Il y a l’implant aussi qui est très pratique. Il est prévu pour durer 5 ans, mais se porte 3 ans. Il est entièrement remboursé par la sécurité sociale, il n’y a même pas besoin d’avancer l’argent en passant par son médecin.
Je fonctionne avec ce système depuis 5 ans et demi, et c’est de loin le plus efficace, pour moi en tout cas. Plus de règles douloureuses ou abondantes, plus de soucis de prise de poids ou de boutons.
C’est d’ailleurs le contraceptif actuel le plus efficace avec un taux de réussite de 99%.
Fini les oublis et les dépenses quotidiennes.

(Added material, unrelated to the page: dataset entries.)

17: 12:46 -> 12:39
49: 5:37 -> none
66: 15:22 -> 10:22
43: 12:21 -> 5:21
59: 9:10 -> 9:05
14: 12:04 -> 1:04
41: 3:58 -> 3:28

Selva, l’implant fonctionne avec des hormones, il est donc aussi concerné par les faits de cet article, aucune différence avec la pilule pour moi, sauf si tu me sors la preuve que les conséquences sur la santé sont moindres et que les hormones ne sont pas relâchées dans les eaux^^… le but n’est pas la recherche d’une technique moins contraignante, mais moins dangereuse pour la santé et l’environnement !
Oui, je voulais surtout souligner l’aspect pratique et financier (qui est aussi un chapitre de l’article).
Sinon, effectivement, c’est le même système, l’implant fonctionne avec des hormones.
Merci beaucoup pour cet article.
Ce dont on parle assez peu, et j’en profite pour le mentionner puisque tu n’en parles pas dans cet article, c’est l’incidence de la pilule sur la libido. Comme toujours, ça dépend des femmes et des pilules, mais après avoir passé des mois et des mois à chercher des pistes, j’ai compris que ma précieuse pilule n’était pas mon alliée à ce niveau là. J’ai arrêté de la prendre il y a 7 mois environ pour voir, et la différence a été flagrante au bout de 15 jours seulement !
Depuis, c’est vrai que l’irrégularité et l’abondance sont revenues comme à l’adolescence, mais l’un dans l’autre (sans mauvais jeu de mot
)… finalement je m’y retrouve.
Quant aux douleurs, je réalise qu’elles ne sont finalement pas pires que lorsque je prenais la pilule. J’en discutais avec des amies récemment, et on avait toutes l’impression d’avoir presque moins mal sans pilule (en tout cas, moins longtemps). À se demander si nous n’avions pas été conditionnées pour croire que la pilule règlerait tous nos maux !
Waaah ! Super Joanne !
Merci pour ton retour d’expérience sur cette question de société !
C’est vrai que je n’aborde pas la question de l’impact de la pilule sur la libido !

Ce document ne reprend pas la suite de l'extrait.